Adobe Premiere Pro 2.0 Studio Techniques

Setting Up Your Green/Blue Screen Shoot

From the screen itself to properly placing your lights, here's what you should consider when setting up a green screen shoot.

Any place where you can rent lighting or grip equipment you can likely pick up a big roll of thick green screen paper. The rolls are typically six to ten feet wide, and you can hang them from the ceiling and unroll them to reveal a flat, pure green background. I used this type of green screen for the example material. If you want more space and more room to move around, you might consider renting a stage that has a cyclorama painted the proper green color, which is technically called Ultimatte Green.

Notes

A cyclorama is a stage with walls that smoothly curve into the floor, instead of meeting it perpendicularly (Figure 25.1). Because of this slightly curved transition, no harsh shadows get caught in the angle of the wall hitting the floor. Cycloramas painted white give the appearance of an infinite background, as in George Lucas' film THX-1138 where characters wandered aimlessly, lost in an empty, sterile pure white world.

Figure 25.1. Where a regular wall meets the floor, a shadow hits the floor and also hits the wall in a slightly disjointed fashion. With a cyclorama, you cannot see where the floor ends and the wall begins, and the shadow appears as one continuous shadow

Ultimatte, a company that is synonymous with green/blue screen compositing, offers several plug-ins that assist with green screen post-production work as well. For a complete list of Ultimatte plug-ins and hardware acceleration products.

Your screen is hung; now you need lights. Figure 25.2 illustrates proper lighting for the subject and green screen in medium to close-up shots. Do the best with the resources you have; even the lighting for the example footage wasn't perfect. Premiere Pro and other tools can help you later.

Figure 25.2. In this overhead shot, cameras are marked as C1 through C3 and lights as L1 through L4. Note the distance between the subject and the green screen. Also notice that both the green screen and the subject are lit from a host of angles

Position your subject far enough from the green screen that the shadows created from the lights on the subject do not cast on it. Keep an even light source on the green screen itself (L1 in Figure 25.2), producing an even tone rather than various shades of green. An evenly lit green screen background can be more effectively keyed out. If the light is severely angled and very close to the screen, you'll see color shades and a noticeable bright spot. If a green screen is lit too brightly or the subject is too close to the screen, you risk the green color reflecting off the screen and spilling onto the subject. The spill color, which could end up on clothes or the side of your subject's face, is the same color as the screen; when you key the screen, the spill area will be keyed out as well.

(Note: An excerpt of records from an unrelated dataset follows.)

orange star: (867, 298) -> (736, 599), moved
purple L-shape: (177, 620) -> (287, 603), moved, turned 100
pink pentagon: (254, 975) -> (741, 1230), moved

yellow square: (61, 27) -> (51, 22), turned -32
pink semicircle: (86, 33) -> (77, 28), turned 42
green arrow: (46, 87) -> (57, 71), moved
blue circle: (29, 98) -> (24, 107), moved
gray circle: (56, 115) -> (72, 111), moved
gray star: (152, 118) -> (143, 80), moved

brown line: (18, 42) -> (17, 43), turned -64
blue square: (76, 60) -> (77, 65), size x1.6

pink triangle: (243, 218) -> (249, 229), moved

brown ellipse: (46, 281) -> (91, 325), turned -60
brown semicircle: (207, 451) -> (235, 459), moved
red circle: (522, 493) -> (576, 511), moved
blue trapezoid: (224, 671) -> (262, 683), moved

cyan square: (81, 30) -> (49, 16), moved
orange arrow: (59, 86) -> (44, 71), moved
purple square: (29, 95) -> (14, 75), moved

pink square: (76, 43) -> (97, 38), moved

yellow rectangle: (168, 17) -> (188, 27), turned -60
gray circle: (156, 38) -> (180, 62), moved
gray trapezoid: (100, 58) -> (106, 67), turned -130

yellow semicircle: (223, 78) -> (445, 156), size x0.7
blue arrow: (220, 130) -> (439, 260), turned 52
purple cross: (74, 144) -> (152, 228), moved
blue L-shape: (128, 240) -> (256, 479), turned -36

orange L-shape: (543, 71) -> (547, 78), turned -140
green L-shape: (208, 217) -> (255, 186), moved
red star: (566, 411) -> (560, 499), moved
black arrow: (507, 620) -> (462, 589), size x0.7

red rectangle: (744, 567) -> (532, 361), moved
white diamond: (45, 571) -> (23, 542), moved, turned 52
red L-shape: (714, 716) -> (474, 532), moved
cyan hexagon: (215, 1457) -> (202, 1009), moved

Pointing one light directly at your subject produces a flat effect. Instead, place at least two lights at or slightly above head height, pointing downward on the subject (L3 and L4 in Figure 25.2). Of these two lights, one light should be half as bright as the other. With each light coming from a different angle, the lighting has some mild depth.

To create a clear distinction between the background green screen and the foreground subject, you need a back light. This third light (L2 in Figure 25.2) should be small, bright, and narrowly focused at an angle so that it hits the back of your subject's head and shoulders (Figure 25.3). In terms of exposure, the background green should be equal to the exposure of the foreground subject. The back light should be brighter so that it is visible above the lighting of the other elements. With your subject well lit, both front and back, you can more easily get an exact edge to your subject, meaning it will integrate better with whatever is keyed into the green screen. With your lighting set up, you're ready to find the right camera angle and start recording.

Figure 25.3. In the aerial view, you can see that the back light (L2) is pointed at an angle at which it can spread light over the entire back of the subject without pointing directly into any of the shooting cameras. In the head-on camera view, the outline to the subject shows the result of the light

Notes

If you can't avoid the green screen reflecting on your subject during the shoot, you can try the Spill Suppression feature of Adobe After Effects to remove the green tone in post-production.